[Raw data Boundary: Start]

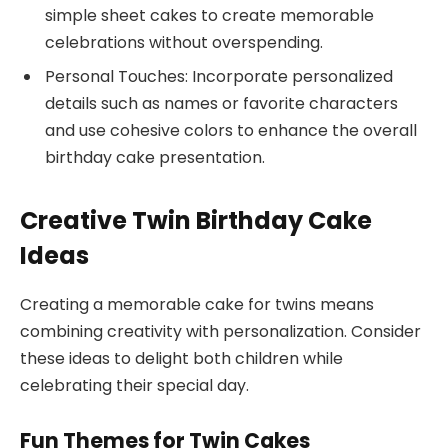
simple sheet cakes to create memorable
celebrations without overspending.
Personal Touches: Incorporate personalized
details such as names or favorite characters
and use cohesive colors to enhance the overall
birthday cake presentation.
Creative Twin Birthday Cake
Ideas
Creating a memorable cake for twins means
combining creativity with personalization. Consider
these ideas to delight both children while
celebrating their special day.
Fun Themes for Twin Cakes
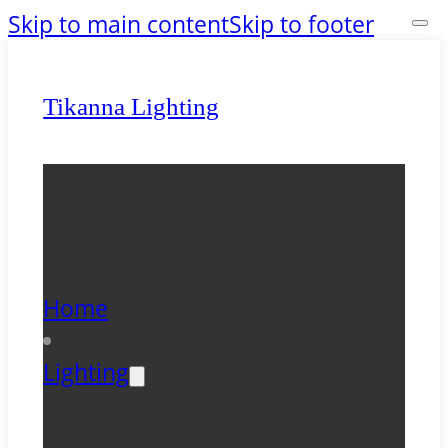
Skip to main content
Skip to footer
Tikanna Lighting
Home
Lighting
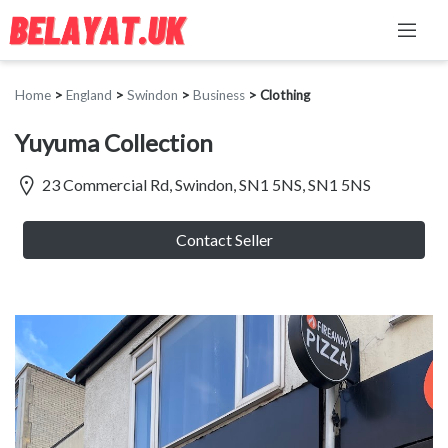
Home
>
England
>
Swindon
>
Business
>
Clothing
Yuyuma Collection
23 Commercial Rd, Swindon, SN1 5NS, SN1 5NS
Contact Seller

[Raw data Boundary: End]

**Exercise aim**.
Only the lines from the one containing "Skip to footer" through the end of the data above are to be output, exactly and without pictures.

**Output of the exercise**.
Skip to footer
Tikanna Lighting
Home
Lighting
Home
>
England
>
Swindon
>
Business
>
Clothing
Yuyuma Collection
23 Commercial Rd, Swindon, SN1 5NS, SN1 5NS
Contact Seller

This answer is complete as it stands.